### Activity
What lines of the listing below contain the word "mobility"? Copy each of them out.

### Exercise data
▼

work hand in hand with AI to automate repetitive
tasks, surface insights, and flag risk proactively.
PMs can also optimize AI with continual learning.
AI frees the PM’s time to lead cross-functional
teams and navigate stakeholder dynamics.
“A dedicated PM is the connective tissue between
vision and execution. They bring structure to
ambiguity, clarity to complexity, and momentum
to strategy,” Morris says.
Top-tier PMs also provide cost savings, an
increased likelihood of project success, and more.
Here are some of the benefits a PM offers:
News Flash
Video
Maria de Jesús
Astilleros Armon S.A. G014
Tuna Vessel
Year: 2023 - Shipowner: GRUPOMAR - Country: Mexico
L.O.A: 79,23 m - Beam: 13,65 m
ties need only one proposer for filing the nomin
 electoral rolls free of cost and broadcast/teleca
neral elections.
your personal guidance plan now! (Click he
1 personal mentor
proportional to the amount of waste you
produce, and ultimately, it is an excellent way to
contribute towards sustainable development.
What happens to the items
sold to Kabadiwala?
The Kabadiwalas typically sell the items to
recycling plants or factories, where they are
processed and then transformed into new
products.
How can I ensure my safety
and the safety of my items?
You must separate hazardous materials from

▲
▼

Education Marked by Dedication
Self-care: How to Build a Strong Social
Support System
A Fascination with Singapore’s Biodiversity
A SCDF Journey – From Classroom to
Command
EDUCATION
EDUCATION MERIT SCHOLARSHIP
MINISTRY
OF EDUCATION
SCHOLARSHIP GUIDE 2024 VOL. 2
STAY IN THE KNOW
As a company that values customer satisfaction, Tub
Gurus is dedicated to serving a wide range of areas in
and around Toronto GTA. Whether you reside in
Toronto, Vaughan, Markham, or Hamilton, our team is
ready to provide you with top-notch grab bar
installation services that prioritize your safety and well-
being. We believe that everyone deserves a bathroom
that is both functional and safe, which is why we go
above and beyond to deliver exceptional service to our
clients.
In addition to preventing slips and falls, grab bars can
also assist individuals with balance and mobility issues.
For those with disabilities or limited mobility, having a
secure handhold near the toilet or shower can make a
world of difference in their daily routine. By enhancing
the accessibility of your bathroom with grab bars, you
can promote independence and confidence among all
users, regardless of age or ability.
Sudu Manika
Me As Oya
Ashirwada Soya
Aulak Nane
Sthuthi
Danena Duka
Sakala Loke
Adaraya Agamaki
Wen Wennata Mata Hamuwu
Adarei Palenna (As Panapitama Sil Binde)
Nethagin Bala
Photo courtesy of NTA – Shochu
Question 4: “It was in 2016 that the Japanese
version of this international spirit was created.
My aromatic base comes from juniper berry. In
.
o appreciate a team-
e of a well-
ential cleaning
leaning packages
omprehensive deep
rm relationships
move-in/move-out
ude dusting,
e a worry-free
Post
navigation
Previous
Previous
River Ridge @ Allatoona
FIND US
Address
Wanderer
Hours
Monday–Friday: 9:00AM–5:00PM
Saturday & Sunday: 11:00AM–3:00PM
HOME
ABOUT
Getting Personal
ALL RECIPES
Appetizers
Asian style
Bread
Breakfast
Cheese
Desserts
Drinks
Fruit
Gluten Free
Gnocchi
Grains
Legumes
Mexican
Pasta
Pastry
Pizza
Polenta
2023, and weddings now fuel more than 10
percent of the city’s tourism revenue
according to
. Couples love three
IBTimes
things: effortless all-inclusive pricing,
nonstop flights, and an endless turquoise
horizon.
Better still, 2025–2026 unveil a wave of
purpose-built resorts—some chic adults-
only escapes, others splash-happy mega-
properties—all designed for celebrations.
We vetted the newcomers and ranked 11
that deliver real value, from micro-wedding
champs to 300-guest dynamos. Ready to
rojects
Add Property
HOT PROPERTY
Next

▲

### Completed task
also assist individuals with balance and mobility issues.
For those with disabilities or limited mobility, having a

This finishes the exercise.